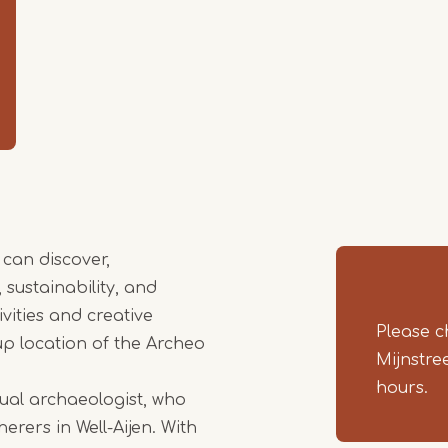
Item
1
of
4
 can discover,
sustainability, and
vities and creative
Please c
-up location of the Archeo
Mijnstre
hours.
tual archaeologist, who
erers in Well-Aijen. With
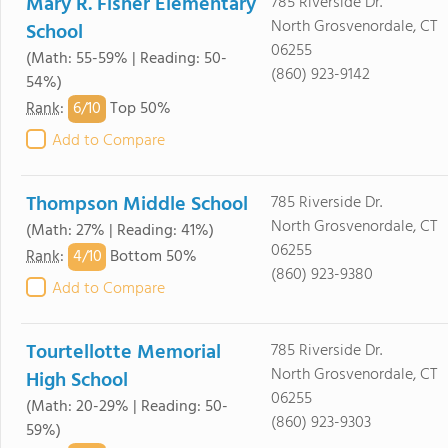
Mary R. Fisher Elementary
785 Riverside Dr.
North Grosvenordale, CT
School
06255
(Math: 55-59% | Reading: 50-
(860) 923-9142
54%)
6/
10
Rank
:
Top 50%
Add to Compare
Thompson Middle School
785 Riverside Dr.
North Grosvenordale, CT
(Math: 27% | Reading: 41%)
06255
4/
10
Rank
:
Bottom 50%
(860) 923-9380
Add to Compare
Tourtellotte Memorial
785 Riverside Dr.
North Grosvenordale, CT
High School
06255
(Math: 20-29% | Reading: 50-
(860) 923-9303
59%)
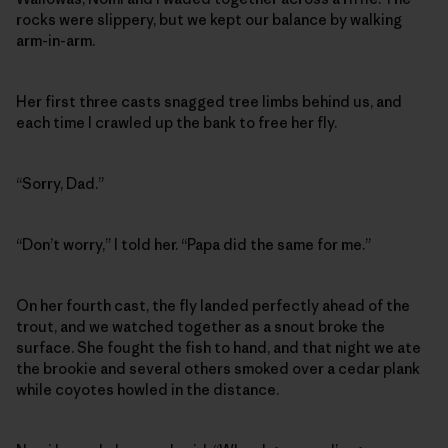
rocks were slippery, but we kept our balance by walking
arm-in-arm.
Her first three casts snagged tree limbs behind us, and
each time I crawled up the bank to free her fly.
“Sorry, Dad.”
“Don’t worry,” I told her. “Papa did the same for me.”
On her fourth cast, the fly landed perfectly ahead of the
trout, and we watched together as a snout broke the
surface. She fought the fish to hand, and that night we ate
the brookie and several others smoked over a cedar plank
while coyotes howled in the distance.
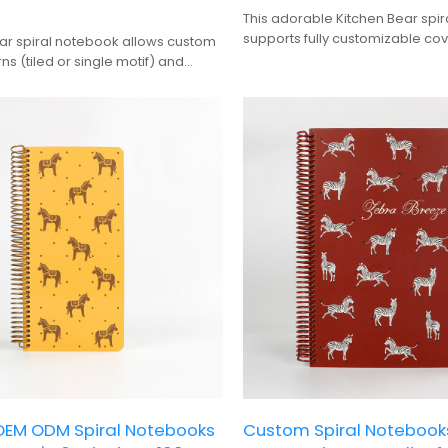
This adorable Kitchen Bear spi
supports fully customizable cov
ear spiral notebook allows custom
pages, and wire colors, making 
ns (tiled or single motif) and
stylish and practical choice for
rs, making it a cute, versatile
journaling and creative gifting.
ournaling and personalized gifting.
EM ODM Spiral Notebooks
Custom Spiral Noteboo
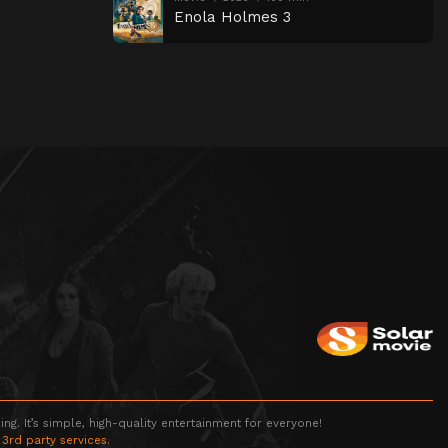
Enola Holmes 3
g. It’s simple, high-quality entertainment for everyone!
 3rd party services.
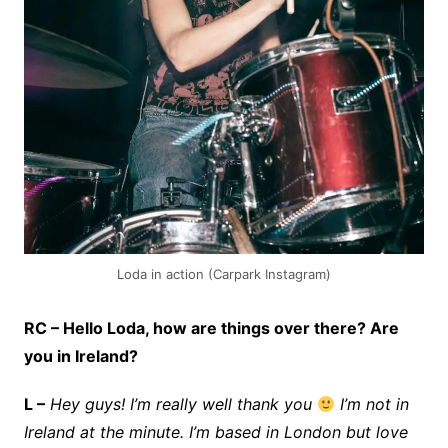
Loda in action (Carpark Instagram)
RC – Hello Loda, how are things over there? Are
you in Ireland?
L –
Hey guys! I’m really well thank you
I’m not in
Ireland at the minute. I’m based in London but love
+ + + + +
DIRECTIONS FOR THIS TASK: I need the lines from the one holding "while coyotes howled in the distance." through the last line of the entries set down exactly, with every picture left out.

EXERCISE RESPONSE:
while coyotes howled in the distance.
This adorable Kitchen Bear spi
supports fully customizable cov
ear spiral notebook allows custom
pages, and wire colors, making 
ns (tiled or single motif) and
stylish and practical choice for
rs, making it a cute, versatile
journaling and creative gifting.
ournaling and personalized gifting.
EM ODM Spiral Notebooks
Custom Spiral Noteboo
Enola Holmes 3
g. It’s simple, high-quality entertainment for everyone!
 3rd party services.
Loda in action (Carpark Instagram)
RC – Hello Loda, how are things over there? Are
you in Ireland?
L –
Hey guys! I’m really well thank you
I’m not in
Ireland at the minute. I’m based in London but love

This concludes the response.